Roberta Rapisardi era cardiopatica e dopo il trapianto mise al mondo la figlia Benedetta che è stata operata dal primario Livi

Di Redazione |

Mamma e figlia unite dallo stesso destino: una grave cardiopatia.  A salvarle, a 33 anni di distanza, le stesse mani, quelle del primario  Ugolino Livi.  E’ il 1989 quando Roberta Rapisardi, catanese, allora ventottenne, si rivolge al cardiochirurgo. Su di lei, a Padova, viene eseguito un trapianto di cuore, il primo che Livi esegue in prima persona. L’intervento ha successo. Roberta sta bene, si laurea (in Architettura), si sposa e, a nove anni dall’intervento, diventa pure mamma. Nasce una bimba, Benedetta, che presto però manifesta la stessa malattia. Oggi la giovane ha 25 anni. Le sue condizioni nell’ultimo periodo si aggravano e a ottobre subisce lo stesso intervento della madre. A operarla, a Udine, è sempre Livi. Per lui è l’ultimo trapianto prima della quiescenza da direttore della Cardiochirurgia del Santa Maria della Misericordia. Un congedo che è anche un ritorno a dove tutto era cominciato. 

La storia è raccontata dal “Messaggero Veneto” e dal “Piccolo”. Quando Roberta, studentessa catanese, incontra Livi la grave cardiopatia le lascia poche speranze. Nessun dubbio dunque sul trapianto, pur sapendo che allora i trapianti in Italia si eseguivano da non più di tre anni.
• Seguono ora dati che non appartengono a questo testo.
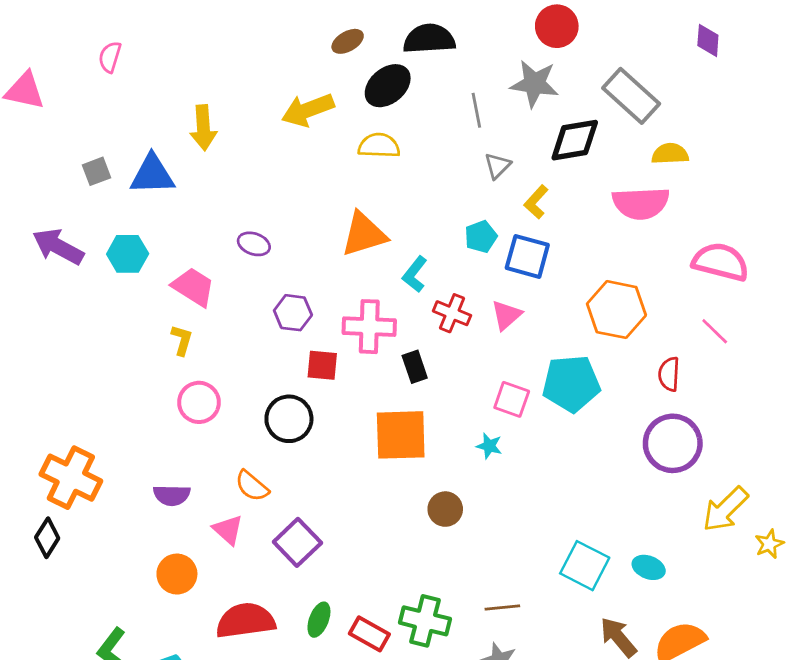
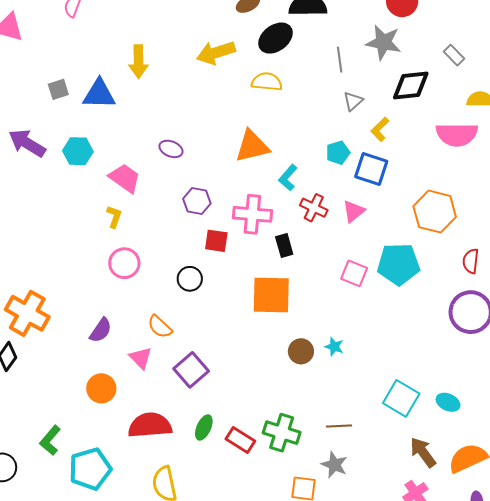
gray rectangle: (631, 96) -> (454, 55), size x0.5
black circle: (289, 419) -> (190, 279), size x0.7
cyan star: (489, 446) -> (334, 347), moved
purple semicircle: (172, 495) -> (101, 330), turned -60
L’intervento funziona, la vita di Roberta va avanti. Decide anche di correre un rischio – perché la malattia può essere geneticamente trasmessa – e di diventare mamma. Livi assiste al parto perché, racconta il medico, Roberta «venne a partorire a Padova, voleva il cardiochirurgo che l’aveva trapiantata vicino. Allora non erano molte le donne trapiantate di cuore che avevano avuto figli. Ora accade quasi normalmente».

Benedetta è sottoposta da subito a continui controlli, presto il suo cuore inizia a soffrire. Roberta cerca nuovamente Livi, che la indirizza al centro specializzato in cardiopatie diretto da Giancarlo Sinagra a Trieste. Qui Benedetta viene seguita a lungo. A un certo punto la situazione però si aggrava, la giovane si ritrova nel reparto di terapia intensiva, dove rimane due mesi in attesa di un cuore compatibile. «Non era facile trovarlo – spiega Livi – lei minuta di corporatura aveva bisogno di un cuore piccolo con caratteristiche particolari». Ma a ottobre per Benedetta arriva un organo. Sono passate alcune settimane dall’intervento: la giovane oggi sta bene ed è stata dimessa. 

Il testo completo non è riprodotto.